▸ Problem to solve: Two lines mark the range in the entries below: the one holding "zimbabwe (377, 1118)" and the one holding "issue (500, 1117)". Set down those two and all lines between them, exactly.

▸ Given records:

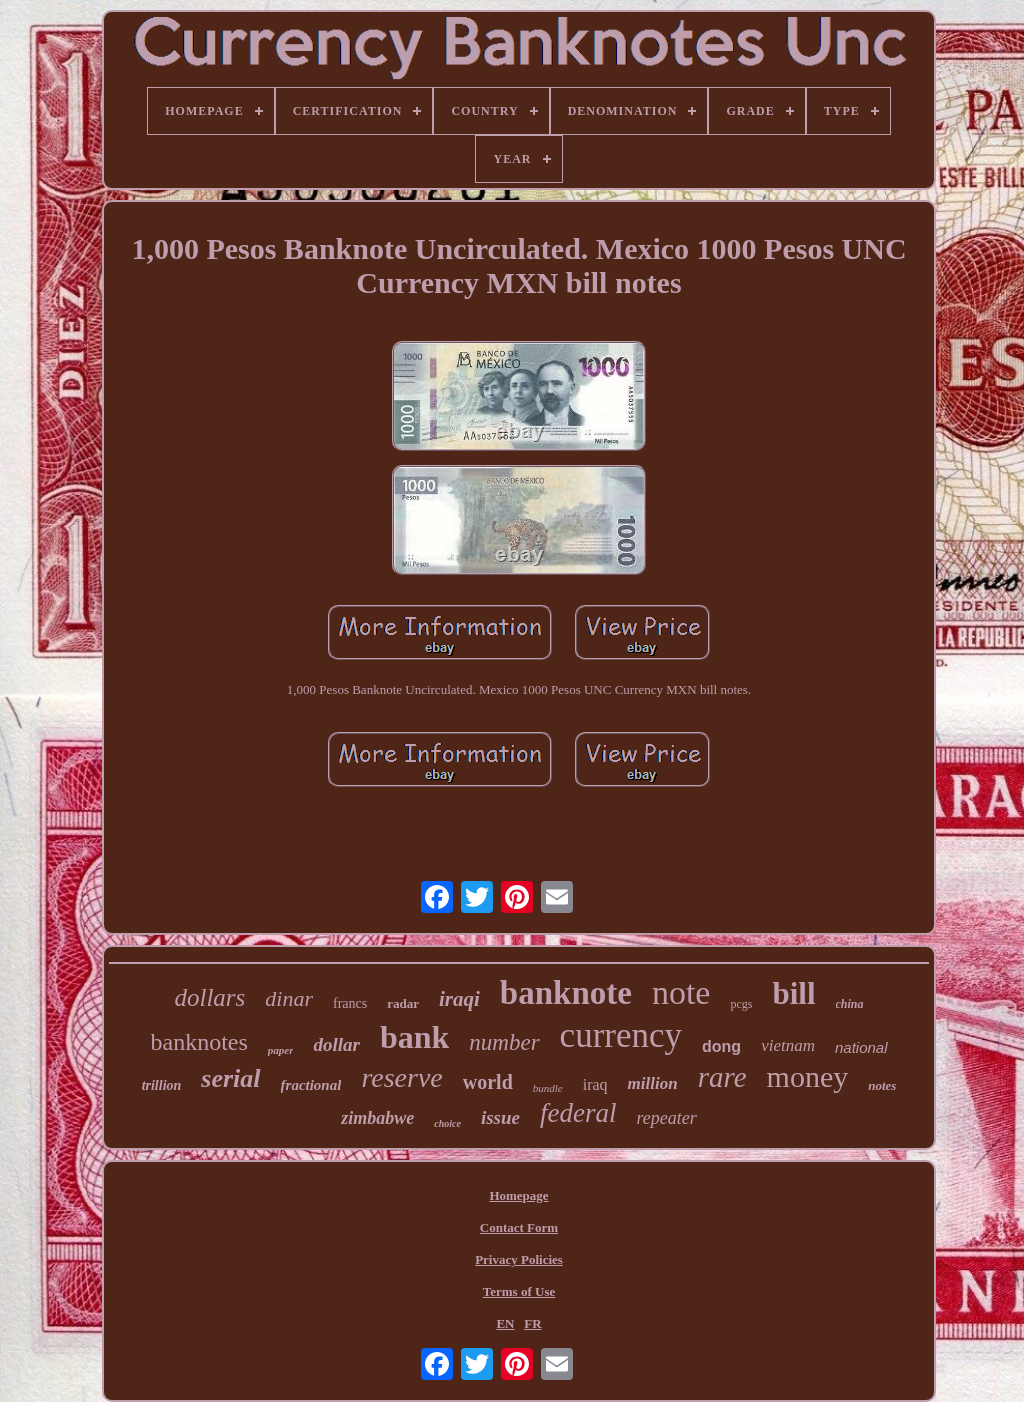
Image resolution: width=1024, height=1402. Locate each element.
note (681, 992)
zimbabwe (377, 1118)
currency (621, 1035)
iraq (595, 1084)
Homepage (518, 1195)
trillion (162, 1085)
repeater (666, 1118)
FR (532, 1323)
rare (722, 1077)
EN (505, 1323)
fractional (311, 1085)
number (504, 1042)
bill (793, 993)
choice (447, 1123)
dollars (209, 997)
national (861, 1047)
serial (230, 1078)
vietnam (788, 1045)
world (488, 1082)
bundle (548, 1088)
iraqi (459, 999)
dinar (289, 998)
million (653, 1083)
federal (578, 1113)
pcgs (741, 1004)
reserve (401, 1077)
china (850, 1004)
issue (500, 1117)
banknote (566, 993)
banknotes (199, 1042)
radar (403, 1003)
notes (882, 1085)
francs (350, 1003)
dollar (336, 1044)
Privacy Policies (519, 1259)
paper (281, 1050)
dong (721, 1046)
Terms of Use (519, 1291)
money (808, 1076)
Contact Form (519, 1227)
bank (414, 1037)
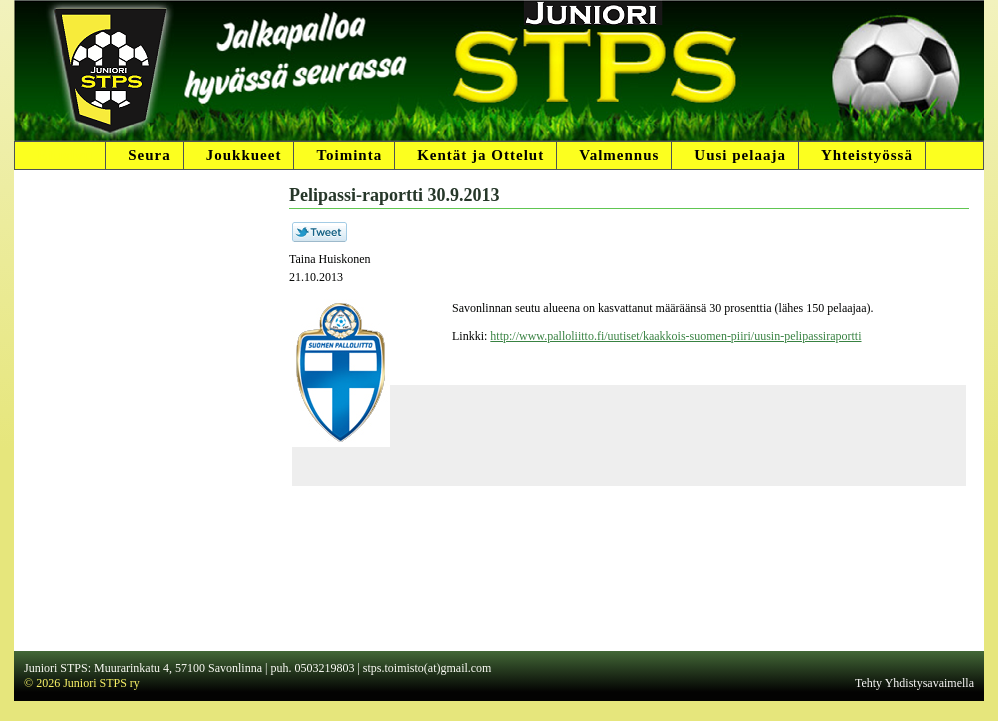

▸ Exercise output:
zimbabwe (377, 1118)
currency (621, 1035)
iraq (595, 1084)
Homepage (518, 1195)
trillion (162, 1085)
repeater (666, 1118)
FR (532, 1323)
rare (722, 1077)
EN (505, 1323)
fractional (311, 1085)
number (504, 1042)
bill (793, 993)
choice (447, 1123)
dollars (209, 997)
national (861, 1047)
serial (230, 1078)
vietnam (788, 1045)
world (488, 1082)
bundle (548, 1088)
iraqi (459, 999)
dinar (289, 998)
million (653, 1083)
federal (578, 1113)
pcgs (741, 1004)
reserve (401, 1077)
china (850, 1004)
issue (500, 1117)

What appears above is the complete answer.